INSTRUCTIONS FOR THE TASK: Please return all lines from the records below that include the string "intervention".
** INFORMATION SHOWN follows **
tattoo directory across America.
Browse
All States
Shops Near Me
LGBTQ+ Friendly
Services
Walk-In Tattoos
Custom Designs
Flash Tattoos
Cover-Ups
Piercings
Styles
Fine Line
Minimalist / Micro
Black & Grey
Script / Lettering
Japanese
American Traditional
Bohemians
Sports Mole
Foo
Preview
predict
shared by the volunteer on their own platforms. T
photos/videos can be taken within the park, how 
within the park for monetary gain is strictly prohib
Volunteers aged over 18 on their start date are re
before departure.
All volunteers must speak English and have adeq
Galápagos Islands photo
** End of INFORMATION SHOWN **
** INFORMATION SHOWN follows **
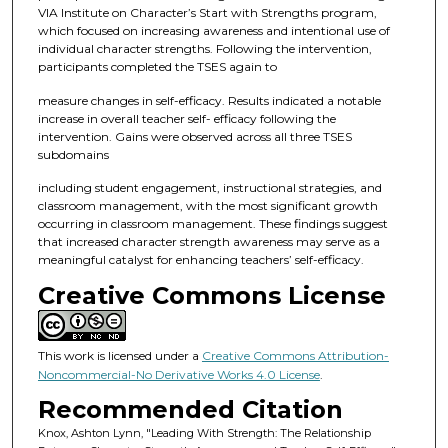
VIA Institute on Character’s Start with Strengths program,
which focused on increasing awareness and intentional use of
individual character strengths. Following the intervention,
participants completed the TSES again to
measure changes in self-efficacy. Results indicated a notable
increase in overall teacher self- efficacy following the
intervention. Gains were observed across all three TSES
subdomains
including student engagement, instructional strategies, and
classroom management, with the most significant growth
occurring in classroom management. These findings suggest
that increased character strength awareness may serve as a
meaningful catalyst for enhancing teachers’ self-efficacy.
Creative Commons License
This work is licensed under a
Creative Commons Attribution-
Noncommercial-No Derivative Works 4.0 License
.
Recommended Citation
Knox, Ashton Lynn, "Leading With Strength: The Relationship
** End of INFORMATION SHOWN **
** INFORMATION SHOWN follows **
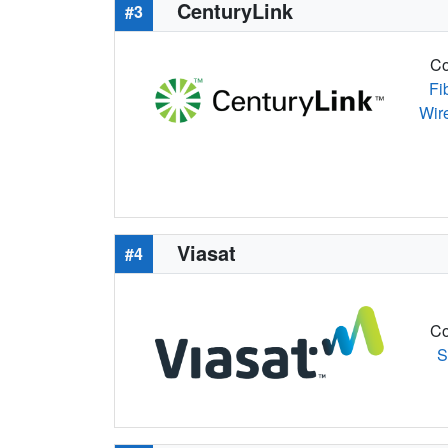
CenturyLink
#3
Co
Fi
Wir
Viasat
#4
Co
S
** End of INFORMATION SHOWN **
SOLUTION TO THIS PROBLEM:
individual character strengths. Following the intervention,
intervention. Gains were observed across all three TSES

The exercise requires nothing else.